** Information given follows **
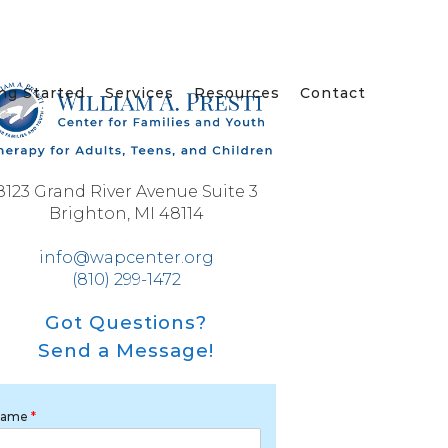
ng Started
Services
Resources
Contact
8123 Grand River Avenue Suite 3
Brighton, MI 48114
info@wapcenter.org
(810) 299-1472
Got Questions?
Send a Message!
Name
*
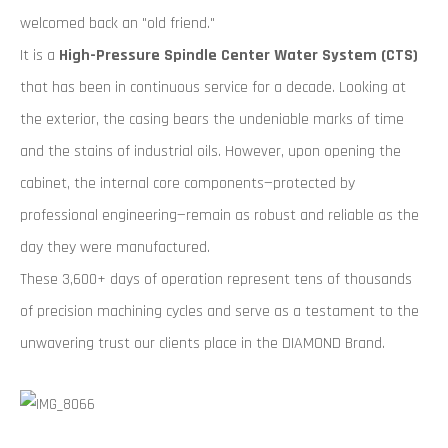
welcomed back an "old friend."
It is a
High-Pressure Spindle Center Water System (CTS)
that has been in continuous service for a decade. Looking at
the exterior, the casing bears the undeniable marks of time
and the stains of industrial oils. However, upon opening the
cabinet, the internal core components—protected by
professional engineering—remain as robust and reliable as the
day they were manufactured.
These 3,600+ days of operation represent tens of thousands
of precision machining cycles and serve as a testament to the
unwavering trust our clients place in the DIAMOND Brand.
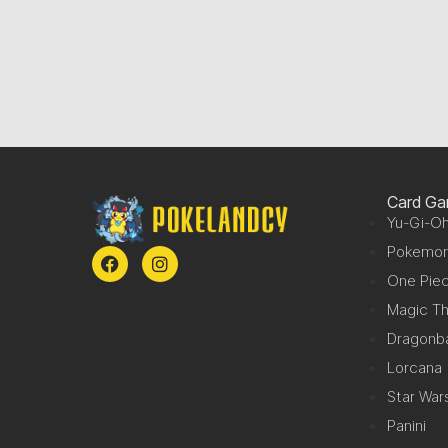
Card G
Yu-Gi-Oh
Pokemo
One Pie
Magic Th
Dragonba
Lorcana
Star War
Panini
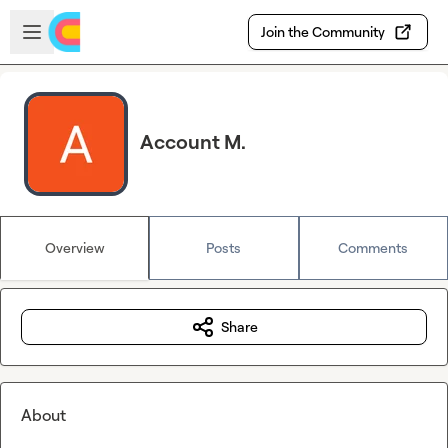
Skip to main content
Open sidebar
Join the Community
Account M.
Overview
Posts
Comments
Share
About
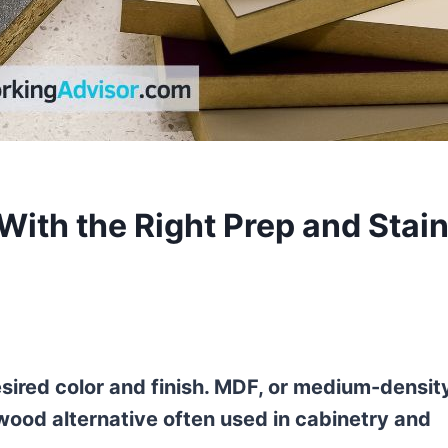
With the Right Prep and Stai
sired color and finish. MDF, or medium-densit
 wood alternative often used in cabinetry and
** End of Information given **
** Information given follows **
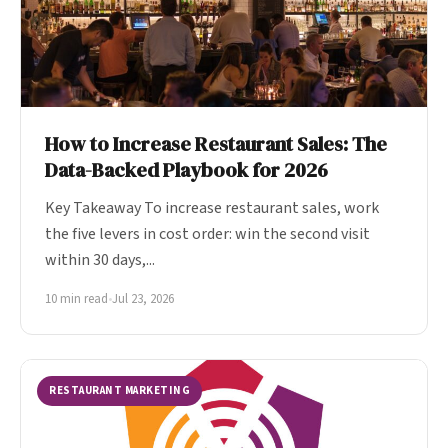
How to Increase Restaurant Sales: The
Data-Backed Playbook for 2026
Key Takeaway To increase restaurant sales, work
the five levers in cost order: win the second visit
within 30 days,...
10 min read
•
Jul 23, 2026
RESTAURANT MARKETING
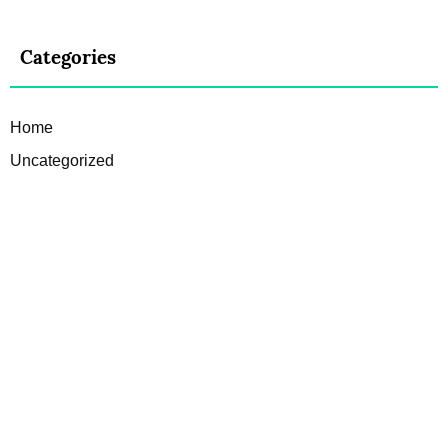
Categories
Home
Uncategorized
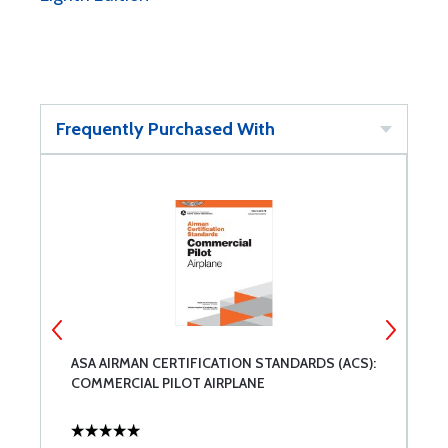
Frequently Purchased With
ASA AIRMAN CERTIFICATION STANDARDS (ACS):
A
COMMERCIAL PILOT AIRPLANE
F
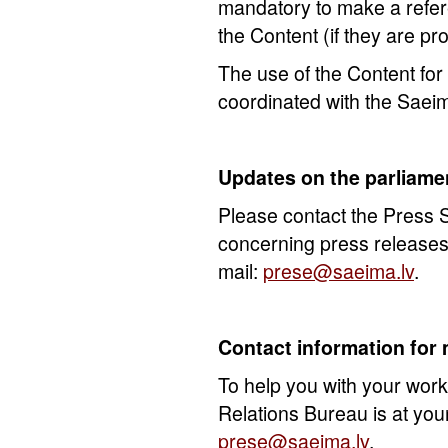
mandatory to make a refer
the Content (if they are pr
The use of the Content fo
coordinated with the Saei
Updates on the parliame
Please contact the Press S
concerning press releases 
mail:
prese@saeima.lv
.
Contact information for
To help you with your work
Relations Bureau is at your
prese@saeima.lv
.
** End of Information given **
▶ What needs to be done:
Whenever the string "days" shows up on a line of the listing, copy that line.

▶ Solution to this exercise:
These 3,600+ days of operation represent tens of thousands
within 30 days,...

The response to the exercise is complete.